It really is treasonous as far as I am concerned:
The large turnout reflected widespread opposition to the dictates of Mayor Rahm Emanuel and the Chicago Public Schools (CPS) authorities and broad support for the teachers among Chicago workers.
CPS is insisting that teachers accept an evaluation procedure that will undermine their job security, combined with a merit pay scheme that will more closely tie pay to test scores.
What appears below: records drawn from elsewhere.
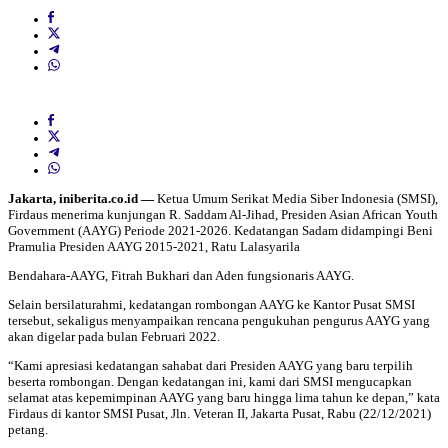
Jakarta, iniberita.co.id —
Ketua Umum Serikat Media Siber Indonesia (SMSI),
Firdaus menerima kunjungan R. Saddam Al-Jihad, Presiden Asian African Youth
Government (AAYG) Periode 2021-2026. Kedatangan Sadam didampingi Beni
Pramulia Presiden AAYG 2015-2021, Ratu Lalasyarila
Bendahara-AAYG, Fitrah Bukhari dan Aden fungsionaris AAYG.
Selain bersilaturahmi, kedatangan rombongan AAYG ke Kantor Pusat SMSI
tersebut, sekaligus menyampaikan rencana pengukuhan pengurus AAYG yang
akan digelar pada bulan Februari 2022.
“Kami apresiasi kedatangan sahabat dari Presiden AAYG yang baru terpilih
beserta rombongan. Dengan kedatangan ini, kami dari SMSI mengucapkan
selamat atas kepemimpinan AAYG yang baru hingga lima tahun ke depan,” kata
Firdaus di kantor SMSI Pusat, Jln. Veteran II, Jakarta Pusat, Rabu (22/12/2021)
petang.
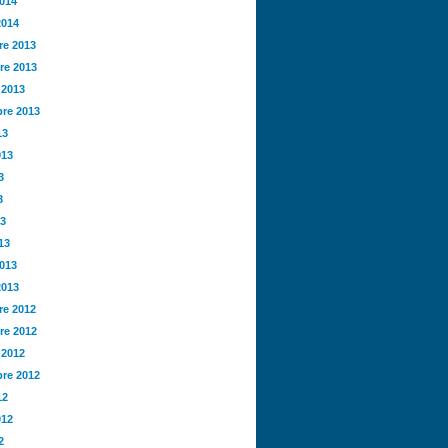
2014
2014
e 2013
re 2013
 2013
re 2013
13
013
3
3
13
13
2013
2013
e 2012
re 2012
 2012
re 2012
12
012
2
The assault on the teachers is part of a broader attack on public education that is backed by the entire corporate and political establishment.
To underscore his contempt for the teachers and his determination to break their strike, Emanuel for the second day in a row released a statement from one of the city schools being kept open with non-union personnel. “This was a strike of choice, a bad choice for our children and not necessary,” he declared.
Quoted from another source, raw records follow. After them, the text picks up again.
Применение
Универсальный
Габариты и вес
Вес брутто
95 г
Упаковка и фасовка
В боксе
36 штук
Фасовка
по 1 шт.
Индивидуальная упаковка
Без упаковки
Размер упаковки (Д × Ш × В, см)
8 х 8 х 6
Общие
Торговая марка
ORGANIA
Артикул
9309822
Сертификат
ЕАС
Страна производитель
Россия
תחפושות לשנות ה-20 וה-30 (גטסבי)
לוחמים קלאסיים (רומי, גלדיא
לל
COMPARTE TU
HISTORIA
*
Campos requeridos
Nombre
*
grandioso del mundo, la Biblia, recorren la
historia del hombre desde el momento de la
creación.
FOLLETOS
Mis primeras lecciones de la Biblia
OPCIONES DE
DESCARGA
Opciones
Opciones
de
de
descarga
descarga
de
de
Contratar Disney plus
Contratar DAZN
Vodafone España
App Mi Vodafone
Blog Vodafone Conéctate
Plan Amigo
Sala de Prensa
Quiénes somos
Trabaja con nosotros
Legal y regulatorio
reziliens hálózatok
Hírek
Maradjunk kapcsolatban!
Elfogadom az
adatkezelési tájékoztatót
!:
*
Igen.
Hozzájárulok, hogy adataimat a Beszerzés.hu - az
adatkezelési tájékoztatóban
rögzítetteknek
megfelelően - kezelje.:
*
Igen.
Merit pay schemes, as we have seen, do not work because they piss workers off as they are highly subject to the whims of a supervisor, in this case principals who almost never can be fired.
If the teaching profession is destroyed, next will be police and fire. You can take that to the bank.
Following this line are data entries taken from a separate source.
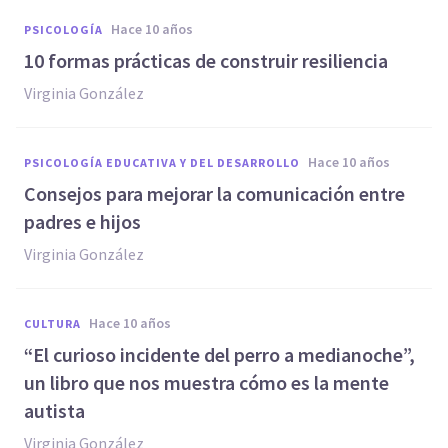
hace 10 años
PSICOLOGÍA
​10 formas prácticas de construir resiliencia
Virginia González
hace 10 años
PSICOLOGÍA EDUCATIVA Y DEL DESARROLLO
​Consejos para mejorar la comunicación entre
padres e hijos
Virginia González
hace 10 años
CULTURA
“El curioso incidente del perro a medianoche”,
un libro que nos muestra cómo es la mente
autista
Virginia González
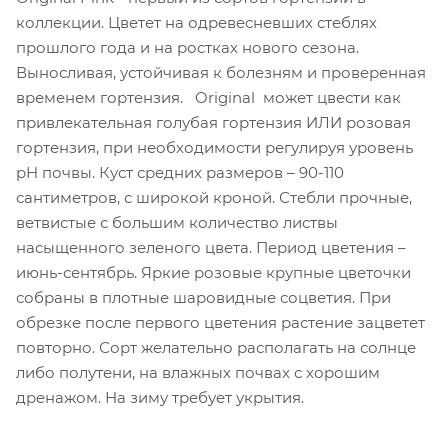
коллекции. Цветет на одревесневших стеблях
прошлого года и на ростках нового сезона.
Выносливая, устойчивая к болезням и проверенная
временем гортензия. Original может цвести как
привлекательная голубая гортензия ИЛИ розовая
гортензия, при необходимости регулируя уровень
pH почвы. Куст средних размеров – 90-110
сантиметров, с широкой кроной. Стебли прочные,
ветвистые с большим количество листвы
насыщенного зеленого цвета. Период цветения –
июнь-сентябрь. Яркие розовые крупные цветочки
собраны в плотные шаровидные соцветия. При
обрезке после первого цветения растение зацветет
повторно. Сорт желательно располагать на солнце
либо полутени, на влажных почвах с хорошим
дренажом. На зиму требует укрытия.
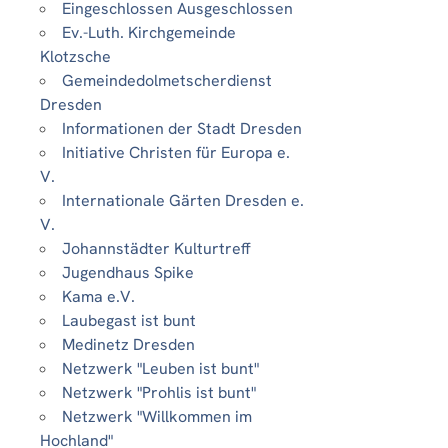
Eingeschlossen Ausgeschlossen
Ev.-Luth. Kirchgemeinde
Klotzsche
Gemeindedolmetscherdienst
Dresden
Informationen der Stadt Dresden
Initiative Christen für Europa e.
V.
Internationale Gärten Dresden e.
V.
Johannstädter Kulturtreff
Jugendhaus Spike
Kama e.V.
Laubegast ist bunt
Medinetz Dresden
Netzwerk "Leuben ist bunt"
Netzwerk "Prohlis ist bunt"
Netzwerk "Willkommen im
Hochland"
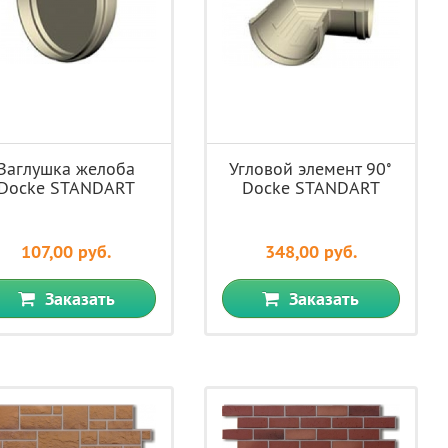
Заглушка желоба
Угловой элемент 90˚
Docke STANDART
Docke STANDART
107,00 руб.
348,00 руб.
Заказать
Заказать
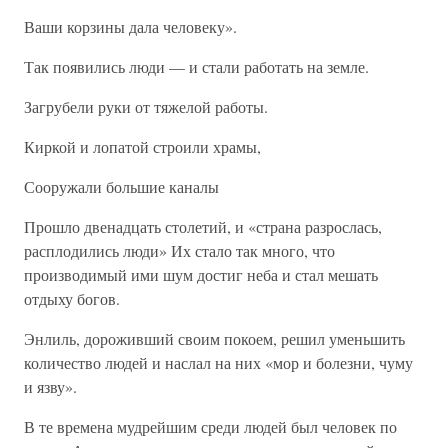
Ваши корзины дала человеку».
Так появились люди — и стали работать на земле.
Загрубели руки от тяжелой работы.
Киркой и лопатой строили храмы,
Сооружали большие каналы
Прошло двенадцать столетий, и «страна разрослась,
расплодились люди» Их стало так много, что
производимый ими шум достиг неба и стал мешать
отдыху богов.
Энлиль, дороживший своим покоем, решил уменьшить
количество людей и наслал на них «мор и болезни, чуму
и язву».
В те времена мудрейшим среди людей был человек по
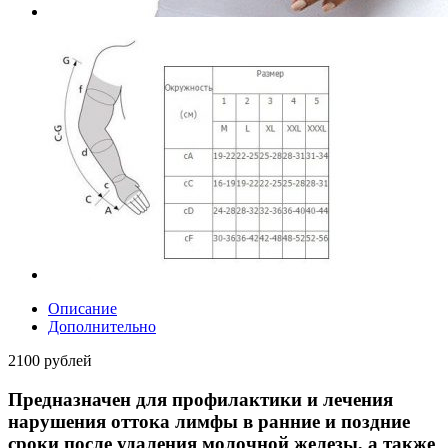
Описание
Дополнительно
2100 рублей
Предназначен для профилактики и лечения
нарушения оттока лимфы в ранние и поздние
сроки после удаления молочной железы, а также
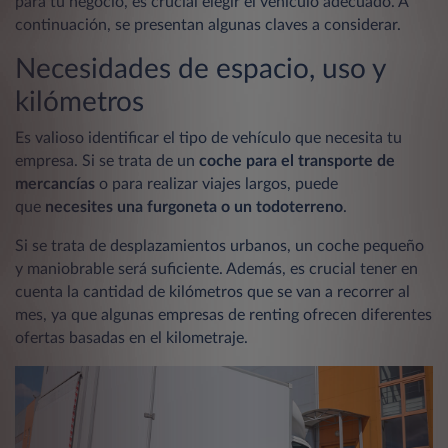
para tu negocio, es crucial elegir el vehículo adecuado. A
continuación, se presentan algunas claves a considerar.
Necesidades de espacio, uso y
kilómetros
Es valioso identificar el tipo de vehículo que necesita tu
empresa. Si se trata de un
coche para el transporte de
mercancías
o para realizar viajes largos, puede
que
necesites una furgoneta o un todoterreno
.
Si se trata de desplazamientos urbanos, un coche pequeño
y maniobrable será suficiente. Además, es crucial tener en
cuenta la cantidad de kilómetros que se van a recorrer al
mes, ya que algunas empresas de renting ofrecen diferentes
ofertas basadas en el kilometraje.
A few teachers talk about the strike:
“At Roosevelt High School they spent $24 million dollars. You know that they are planning a turnaround when they spend that type of money. Noble Street Charter Network is the one underwriting the renovating and then running the schools. They put connections for air conditioners in every room.
“Penny Pritzker is the chairman of the board for Capital Funds, Noble Street, AUSL, Teach for America, and the Renaissance Project. In the 1990s she owned Superior Bank and packaged bad mortgages. This led to the banking collapse in 2008.
“Education is a safe place to invest. Thanks to Clinton, the wealthy get a 39 percent tax credit for ‘investing’ in education. What’s safer than a taxpayer bailout?
“Something else that you need to know is that at Noble Street charters, students are fined. They have financial penalties for behaviors. They are pricing the students with the lowest test scores out of the schools.
“There is a case going on in the courts involving a student with multiple disabilities who had $400 in fines. She met all of the academic requirements, but she couldn’t graduate. The school made her work at the minimum wage to pay off her debt. I call that indentured servitude.”
More lawsuits need to be filed against charters. Those things need to be outlawed.